April 23, 2024
Government

Local officials discussing how new marijuana law would impact municipalities

Local municipalities to discuss local impacts of recreational pot

Editor’s note: This is part two of two stories on the potential local effects of recreational marijuana. Part one ran Sunday.

McHenry County municipalities are mulling the impacts of the likely legalization of recreational marijuana.

House Bill 1438, which allows adults ages 21 and older to possess and buy marijuana products from licensed retailers is awaiting Gov. J.B. Pritzker's signature. Pritzker has made marijuana legalization a cornerstone of his agenda.

Under the bill, Illinois residents would be allowed to buy and possess 30 grams of marijuana, 250 milligrams of THC in a cannabis-infused product and 2.5 grams of a concentrated cannabis product. Nonresidents would be allowed to buy half of those amounts.

But it’s unclear if pot shops will begin popping up in McHenry County anytime soon.

Existing medical marijuana dispensaries

Existing medical marijuana dispensaries will have the first chance to broach the market. Dispensaries can apply for an early approval license within 60 days after the act is effective. Sales could begin no sooner than Jan. 1, 2020.

Existing dispensaries also will be able to apply for a secondary site license. The site can't be within
1,500 feet of an existing medical or another recreational adult use dispensary, according to the bill.

Developers who wish to create new dispensaries will have to apply for a conditional adult-use license. Applications for those will be available in October, and the state must issue 75 licenses by May 2020, according to the bill.

By December 2021, the state will issue up to 110 conditional licenses, according to the bill.

A cap of 500 dispensaries statewide is written into the bill.

Where the dispensaries will be allowed to go is determined regionally based on Bureau of Labor Statistics data. A total of 47 conditional adult-use licenses will be allowed in the Chicago-Naperville-Elgin BLS region, which includes McHenry County, according to the bill.

As of June 30, 2018, there were
55 licensed medical dispensaries in Illinois. There are an additional
22 licensed, operating cultivation centers, according to latest available data from the Illinois Department of Public Health.

Total retail sales from 2015 to June, 2018, totalled more than $184 million dollars, according to the department.

The closest medical marijuana dispensary to McHenry County is in the village of Mundelein.

‘We have a lot of evaluating to do’

Local officials say they have been watching the issue but it’s unclear how the legislation will impact McHenry County.

Harvard City Council likely will discuss the matter this month, City Administrator Dave Nelson said.

“If [council members] don’t have any issues with it, we don’t have to do anything,” Nelson said. “In the event they get a client to retail here, there is a tax on that, and that’s another discussion.”

Municipalities can impose a local tax on recreational marijuana, under the bill. They cannot ban its use but can enact ordinances to regulate where the shops are allowed to open.

“A unit of local government, including a home-rule or non-home-rule county within the unincorporated territory of the county may enact ordinances to prohibit or significantly limit a cannabis business establishment’s location,” according to a portion of the bill.

Inquiries about launching a marijuana business in Harvard have already come in, said Charles Eldredge, director of the Harvard-Woodstock enterprise zone.

He said several potential growers had approached him about the possibilities and were looking at sites within the enterprise zone.

“The city of Harvard has expressed to me that they would be very open to a grow facility located in the enterprise zone,” Eldredge said.

The Woodstock City Council discussed the matter at a recent workshop, but a clear stance on the issue hasn’t yet emerged, City Manager Roscoe Stelford said.

“We have a lot of evaluating to do,” Stelford said. “My understanding of the law is that you can’t ban the use. You can only ban the sale. There will be communities that allow it because it’s now lawful, and you will see the impact ... but we still need to do more research. It’s still so new.”

Past proposals

Developers in the past have proposed medical marijuana facilities in Woodstock, Algonquin and McHenry.
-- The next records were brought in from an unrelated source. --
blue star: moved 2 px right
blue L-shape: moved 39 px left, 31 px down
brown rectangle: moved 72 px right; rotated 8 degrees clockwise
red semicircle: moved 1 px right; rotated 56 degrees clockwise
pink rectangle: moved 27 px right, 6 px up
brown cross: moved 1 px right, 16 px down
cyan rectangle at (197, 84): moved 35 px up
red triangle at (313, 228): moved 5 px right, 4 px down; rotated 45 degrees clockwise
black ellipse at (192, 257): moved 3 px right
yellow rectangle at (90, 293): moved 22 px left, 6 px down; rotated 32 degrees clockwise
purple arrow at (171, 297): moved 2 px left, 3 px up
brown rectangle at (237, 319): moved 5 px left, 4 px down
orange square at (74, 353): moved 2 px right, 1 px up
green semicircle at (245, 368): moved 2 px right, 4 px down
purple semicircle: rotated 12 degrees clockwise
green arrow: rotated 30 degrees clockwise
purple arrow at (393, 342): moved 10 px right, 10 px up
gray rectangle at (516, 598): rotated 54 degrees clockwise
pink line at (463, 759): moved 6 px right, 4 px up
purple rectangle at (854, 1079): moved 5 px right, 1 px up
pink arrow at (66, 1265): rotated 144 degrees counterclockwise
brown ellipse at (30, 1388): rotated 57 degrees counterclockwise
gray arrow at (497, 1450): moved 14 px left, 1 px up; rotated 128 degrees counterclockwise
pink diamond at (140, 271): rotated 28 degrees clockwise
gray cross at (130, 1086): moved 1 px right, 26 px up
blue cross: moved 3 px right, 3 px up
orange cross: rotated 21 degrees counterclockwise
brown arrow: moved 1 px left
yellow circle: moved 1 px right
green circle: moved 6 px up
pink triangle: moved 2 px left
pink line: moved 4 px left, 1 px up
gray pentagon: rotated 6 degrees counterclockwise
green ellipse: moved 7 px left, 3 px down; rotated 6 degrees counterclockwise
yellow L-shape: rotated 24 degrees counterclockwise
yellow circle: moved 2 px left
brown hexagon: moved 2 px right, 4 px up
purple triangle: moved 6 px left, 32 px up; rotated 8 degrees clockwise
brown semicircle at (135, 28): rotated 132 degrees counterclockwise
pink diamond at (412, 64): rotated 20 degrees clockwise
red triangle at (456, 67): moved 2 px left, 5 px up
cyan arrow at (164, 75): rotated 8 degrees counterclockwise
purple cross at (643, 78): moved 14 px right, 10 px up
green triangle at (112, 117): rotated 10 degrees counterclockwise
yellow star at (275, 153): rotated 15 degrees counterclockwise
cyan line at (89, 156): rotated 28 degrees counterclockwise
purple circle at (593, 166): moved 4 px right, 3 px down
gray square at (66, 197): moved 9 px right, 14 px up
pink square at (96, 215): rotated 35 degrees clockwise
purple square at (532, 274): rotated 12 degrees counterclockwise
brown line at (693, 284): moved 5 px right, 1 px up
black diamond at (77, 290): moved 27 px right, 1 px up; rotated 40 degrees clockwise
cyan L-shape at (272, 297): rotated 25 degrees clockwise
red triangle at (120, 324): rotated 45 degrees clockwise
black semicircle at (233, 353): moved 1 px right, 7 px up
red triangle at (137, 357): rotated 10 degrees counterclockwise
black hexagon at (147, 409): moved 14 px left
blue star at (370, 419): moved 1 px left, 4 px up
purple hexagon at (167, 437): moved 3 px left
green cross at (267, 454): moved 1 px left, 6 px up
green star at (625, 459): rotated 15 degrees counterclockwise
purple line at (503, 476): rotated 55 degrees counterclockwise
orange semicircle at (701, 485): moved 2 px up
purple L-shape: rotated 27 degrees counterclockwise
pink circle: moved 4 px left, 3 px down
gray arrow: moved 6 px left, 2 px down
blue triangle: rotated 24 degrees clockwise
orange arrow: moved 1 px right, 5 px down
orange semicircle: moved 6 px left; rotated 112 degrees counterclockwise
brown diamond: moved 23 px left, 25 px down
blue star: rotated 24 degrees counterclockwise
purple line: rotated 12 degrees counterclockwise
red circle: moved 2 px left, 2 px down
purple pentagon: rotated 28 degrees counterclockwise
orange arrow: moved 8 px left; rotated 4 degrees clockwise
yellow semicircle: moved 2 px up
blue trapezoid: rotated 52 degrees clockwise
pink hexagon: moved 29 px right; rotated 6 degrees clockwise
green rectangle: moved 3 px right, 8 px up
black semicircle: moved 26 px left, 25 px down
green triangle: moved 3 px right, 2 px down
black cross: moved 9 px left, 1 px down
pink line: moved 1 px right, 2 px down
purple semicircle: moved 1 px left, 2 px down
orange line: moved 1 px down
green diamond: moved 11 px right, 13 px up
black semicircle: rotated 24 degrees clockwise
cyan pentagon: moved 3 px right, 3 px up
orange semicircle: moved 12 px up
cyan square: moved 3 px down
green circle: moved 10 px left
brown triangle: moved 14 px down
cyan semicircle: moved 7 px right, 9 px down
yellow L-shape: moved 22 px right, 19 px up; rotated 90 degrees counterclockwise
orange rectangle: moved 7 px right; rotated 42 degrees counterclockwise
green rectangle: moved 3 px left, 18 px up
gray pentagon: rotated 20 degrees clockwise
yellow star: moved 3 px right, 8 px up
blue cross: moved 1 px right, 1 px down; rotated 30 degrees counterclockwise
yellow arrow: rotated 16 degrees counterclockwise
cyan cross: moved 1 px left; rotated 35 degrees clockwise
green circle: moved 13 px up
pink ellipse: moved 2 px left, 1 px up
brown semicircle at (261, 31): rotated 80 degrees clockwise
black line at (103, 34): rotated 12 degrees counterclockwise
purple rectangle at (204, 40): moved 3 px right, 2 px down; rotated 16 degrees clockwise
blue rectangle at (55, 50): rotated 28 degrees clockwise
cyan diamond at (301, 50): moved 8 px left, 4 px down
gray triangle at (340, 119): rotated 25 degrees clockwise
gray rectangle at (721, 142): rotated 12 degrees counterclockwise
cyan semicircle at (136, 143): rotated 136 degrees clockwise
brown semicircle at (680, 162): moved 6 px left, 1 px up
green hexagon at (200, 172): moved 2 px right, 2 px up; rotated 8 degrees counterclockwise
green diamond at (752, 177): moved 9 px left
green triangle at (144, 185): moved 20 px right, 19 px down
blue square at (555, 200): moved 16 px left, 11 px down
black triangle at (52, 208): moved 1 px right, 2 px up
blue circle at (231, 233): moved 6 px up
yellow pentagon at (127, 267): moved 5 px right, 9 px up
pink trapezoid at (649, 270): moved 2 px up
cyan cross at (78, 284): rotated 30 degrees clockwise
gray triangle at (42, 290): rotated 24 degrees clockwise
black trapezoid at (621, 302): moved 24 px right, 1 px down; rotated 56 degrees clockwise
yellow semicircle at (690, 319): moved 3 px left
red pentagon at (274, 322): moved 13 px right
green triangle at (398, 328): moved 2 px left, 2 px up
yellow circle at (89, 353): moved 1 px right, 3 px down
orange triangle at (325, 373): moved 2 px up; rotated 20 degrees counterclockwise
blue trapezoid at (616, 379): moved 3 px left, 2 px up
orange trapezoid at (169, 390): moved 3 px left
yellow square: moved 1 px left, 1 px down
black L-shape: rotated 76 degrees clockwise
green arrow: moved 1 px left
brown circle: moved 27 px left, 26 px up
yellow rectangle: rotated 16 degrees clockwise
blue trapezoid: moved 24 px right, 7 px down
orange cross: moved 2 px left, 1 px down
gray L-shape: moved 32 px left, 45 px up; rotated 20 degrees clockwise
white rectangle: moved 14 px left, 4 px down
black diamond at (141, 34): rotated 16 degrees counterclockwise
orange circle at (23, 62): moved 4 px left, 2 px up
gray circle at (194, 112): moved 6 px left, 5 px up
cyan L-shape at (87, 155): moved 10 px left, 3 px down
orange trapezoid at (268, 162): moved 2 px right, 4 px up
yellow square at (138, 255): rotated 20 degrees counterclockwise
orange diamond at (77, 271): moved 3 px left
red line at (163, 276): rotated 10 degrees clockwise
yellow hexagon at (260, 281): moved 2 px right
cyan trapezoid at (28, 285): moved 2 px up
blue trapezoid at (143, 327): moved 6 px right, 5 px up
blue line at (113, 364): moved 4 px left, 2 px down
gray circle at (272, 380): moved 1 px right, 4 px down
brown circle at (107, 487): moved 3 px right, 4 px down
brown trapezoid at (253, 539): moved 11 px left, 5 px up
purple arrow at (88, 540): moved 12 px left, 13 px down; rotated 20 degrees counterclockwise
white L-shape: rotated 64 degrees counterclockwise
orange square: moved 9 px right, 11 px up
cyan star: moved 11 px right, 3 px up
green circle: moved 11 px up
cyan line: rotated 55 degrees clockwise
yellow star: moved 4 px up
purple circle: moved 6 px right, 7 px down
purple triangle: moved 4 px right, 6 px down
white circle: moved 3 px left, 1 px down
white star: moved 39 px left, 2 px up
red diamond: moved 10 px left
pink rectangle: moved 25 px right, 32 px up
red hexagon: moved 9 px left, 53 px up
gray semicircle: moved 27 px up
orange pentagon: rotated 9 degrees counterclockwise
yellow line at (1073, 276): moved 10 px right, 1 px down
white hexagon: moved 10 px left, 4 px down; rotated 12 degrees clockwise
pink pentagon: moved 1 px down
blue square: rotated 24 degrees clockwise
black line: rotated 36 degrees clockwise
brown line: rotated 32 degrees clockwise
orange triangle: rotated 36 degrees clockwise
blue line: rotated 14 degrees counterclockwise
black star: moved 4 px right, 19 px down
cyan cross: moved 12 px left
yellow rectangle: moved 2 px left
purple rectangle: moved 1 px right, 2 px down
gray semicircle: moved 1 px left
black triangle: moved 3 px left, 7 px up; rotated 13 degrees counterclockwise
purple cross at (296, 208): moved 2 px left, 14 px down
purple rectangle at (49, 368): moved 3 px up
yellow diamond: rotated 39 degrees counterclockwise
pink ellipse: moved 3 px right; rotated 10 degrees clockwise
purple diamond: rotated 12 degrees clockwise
All were supported on a local level, but the businesses never materialized.

In Algonquin, the proposed medical dispensary developer had problems getting state approval, Village President John Schmitt said.

He said that the Village Board hasn’t yet discussed the impact of legalized recreational marijuana.

“We have that site already identified, so I am guessing that conversation will take place,” he said.

In McHenry, financing stalled the development, Mayor Wayne Jett said.

“The gentleman looking to open had some financial issues in getting it done,” Jett said. “Since then, there have been discussions and people approaching us as far as a [medical] dispensary but nothing set in stone.”

He said the city had met with police and other organizations to discuss the effects of recreational legalization but would have to talk about it more when the bill was officially passed.

McHenry County officials don’t expect to face much pressure from dispensary developers because there isn’t a lot of retail space in unincorporated area of the county, County Administrator Pete Austin said.

However, as one of the county’s largest employers, a different discussion will have to take place.

“There are all kinds of associated concerns with what our personnel manual says, and what our union contracts say and how those interact with state laws,” he said.